Bruce Coons, the executive director of the organization, said he is "extremely gratified" by the ruling.
"Balboa Park is a rare and extraordinary site, filled with history, culture and beauty," Coons said. "It would have been nothing short of a travesty to lose this treasure to a remodel better suited for an industrial park.
He said the Plaza de Panama plan would have cleared vehicles from one small area of the park while subjecting the rest of the area to "a sea" of traffic.

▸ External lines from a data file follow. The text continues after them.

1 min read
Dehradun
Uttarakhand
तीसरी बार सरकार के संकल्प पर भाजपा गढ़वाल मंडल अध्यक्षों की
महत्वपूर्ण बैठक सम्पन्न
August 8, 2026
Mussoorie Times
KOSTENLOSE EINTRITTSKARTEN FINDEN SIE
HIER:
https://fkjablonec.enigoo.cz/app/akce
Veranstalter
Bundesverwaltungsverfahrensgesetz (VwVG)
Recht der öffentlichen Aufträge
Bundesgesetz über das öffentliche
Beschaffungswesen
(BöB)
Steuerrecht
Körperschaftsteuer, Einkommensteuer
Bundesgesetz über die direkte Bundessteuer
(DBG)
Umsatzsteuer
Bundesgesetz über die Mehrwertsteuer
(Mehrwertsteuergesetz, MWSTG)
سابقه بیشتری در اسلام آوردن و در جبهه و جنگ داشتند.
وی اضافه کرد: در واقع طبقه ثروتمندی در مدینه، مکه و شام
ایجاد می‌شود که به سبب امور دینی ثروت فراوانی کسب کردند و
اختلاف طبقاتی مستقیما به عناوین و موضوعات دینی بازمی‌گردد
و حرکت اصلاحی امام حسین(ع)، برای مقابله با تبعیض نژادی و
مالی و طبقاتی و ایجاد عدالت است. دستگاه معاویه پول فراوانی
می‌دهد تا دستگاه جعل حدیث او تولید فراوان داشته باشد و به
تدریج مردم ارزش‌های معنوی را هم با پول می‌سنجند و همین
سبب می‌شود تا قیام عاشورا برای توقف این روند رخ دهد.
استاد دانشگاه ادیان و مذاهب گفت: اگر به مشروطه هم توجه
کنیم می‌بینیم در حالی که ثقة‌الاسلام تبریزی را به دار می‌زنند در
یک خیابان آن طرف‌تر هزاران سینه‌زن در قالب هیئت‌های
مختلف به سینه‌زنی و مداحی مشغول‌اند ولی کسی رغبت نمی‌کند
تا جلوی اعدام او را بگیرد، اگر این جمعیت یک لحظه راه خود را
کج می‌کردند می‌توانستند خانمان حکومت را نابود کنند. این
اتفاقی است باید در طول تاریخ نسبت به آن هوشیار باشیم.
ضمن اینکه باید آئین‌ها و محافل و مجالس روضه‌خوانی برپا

"The plan would have caused significant, irreparable and irreversible harm to Balboa Park's historic structures, its environment, its canyons and roadways," Coons said. "It would have paved the way for what many San Diegans believe would have led to commercialization, privatization and new construction throughout the park, severely curtailing public access and destroying forever the experience of this singular place."

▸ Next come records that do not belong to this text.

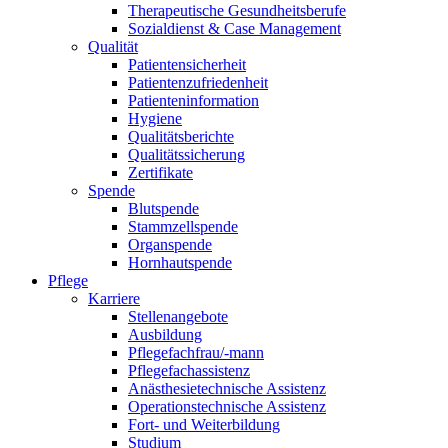
Therapeutische Gesundheitsberufe
Sozialdienst & Case Management
Qualität
Patientensicherheit
Patientenzufriedenheit
Patienteninformation
Hygiene
Qualitätsberichte
Qualitätssicherung
Zertifikate
Spende
Blutspende
Stammzellspende
Organspende
Hornhautspende
Pflege
Karriere
Stellenangebote
Ausbildung
Pflegefachfrau/-mann
Pflegefachassistenz
Anästhesietechnische Assistenz
Operationstechnische Assistenz
Fort- und Weiterbildung
Studium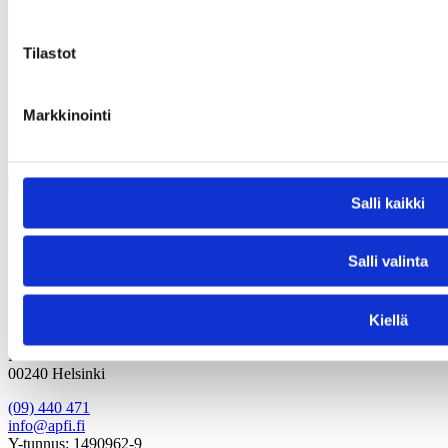
Kyse ei ole tuesta vaan investoinnista – jolla on taattu tuotto.
Lisätiedot:
Tilastot
Laura Kuulasmaa
Toiminnanjohtaja
laura.kuulasmaa@apfi.fi
Markkinointi
Lisää kirjoituksia
Salli kaikki
Salli valinta
Kiellä
Pasilankatu 2
00240 Helsinki
(09) 440 471
info@apfi.fi
Y-tunnus: 1490962-9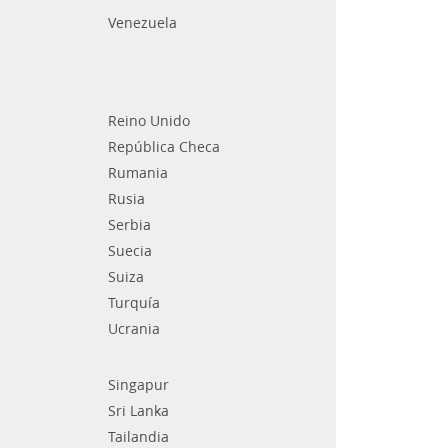
Venezuela
Reino Unido
República Checa
Rumania
Rusia
Serbia
Suecia
Suiza
Turquía
Ucrania
Singapur
Sri Lanka
Tailandia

The judge's ruling sets aside the City Council's approval of the project, but he conceded the issue would probably be appealed. He also said he was reluctant to make the ruling, since it could cost millions of dollars of funding put forth by Qualcomm co-founder Irwin Jacobs.
City Attorney Jan Goldsmith put a positive spin on the development, saying the ruling upheld the city's process under the California Environmental Quality Act and the vetting of the project's environmental impact report.
"We are carefully reviewing the judge's interpretation of the city's ordinance at issue and will be discussing options with our client," Goldsmith said, referring to the mayor and City Council. "At this point, we are not prepared to announce a course of action, but we expect to do so in the near future."
Mayor Bob Filner said last week he would try to get the two sides together for mediation talks after the ruling was issued. He said he believed he could accomplish the basic goal with six traffic cones.
Several park visitors expressed varying viewpoints to 10News.
"I think it would kind of destroy the historic value of this place and I think there'll be too much foot traffic," said Tossama Chiwarak.
"It might destroy how beautiful this place is. I feel like there's going to be too much construction. We should leave it the way it is."
Andy Ruhl likes the idea of more limited vehicle access.
"I think the traffic here is a bit confusing and it might be a good idea to eliminate some of the traffic anyway," he said. "It's a negative but it might be worth doing. It's very tough to start building in historic areas but you need progress as well. Progress to me seems like better pedestrian traffic."
Rosemary Kostos, however, likes the current configuration.
"We enjoy how it is now," she said. "It's easy for me with my wheelchair and accessibility. I like it the way it is."
Kostos' husband, George, agreed.
"The setup you have here works for us," he said. "We can take the wheelchair out of the car and have easy access to all the sights and museums."
Marine Sgt. Kevin Inca, who is based at Camp Pendleton, declared, "I like it as is. It's beautiful. Just look at it. Why change it?"
The plan's supporters had hoped to complete the project within two years, in time for a planned yearlong celebration of Balboa Park's 100th anniversary.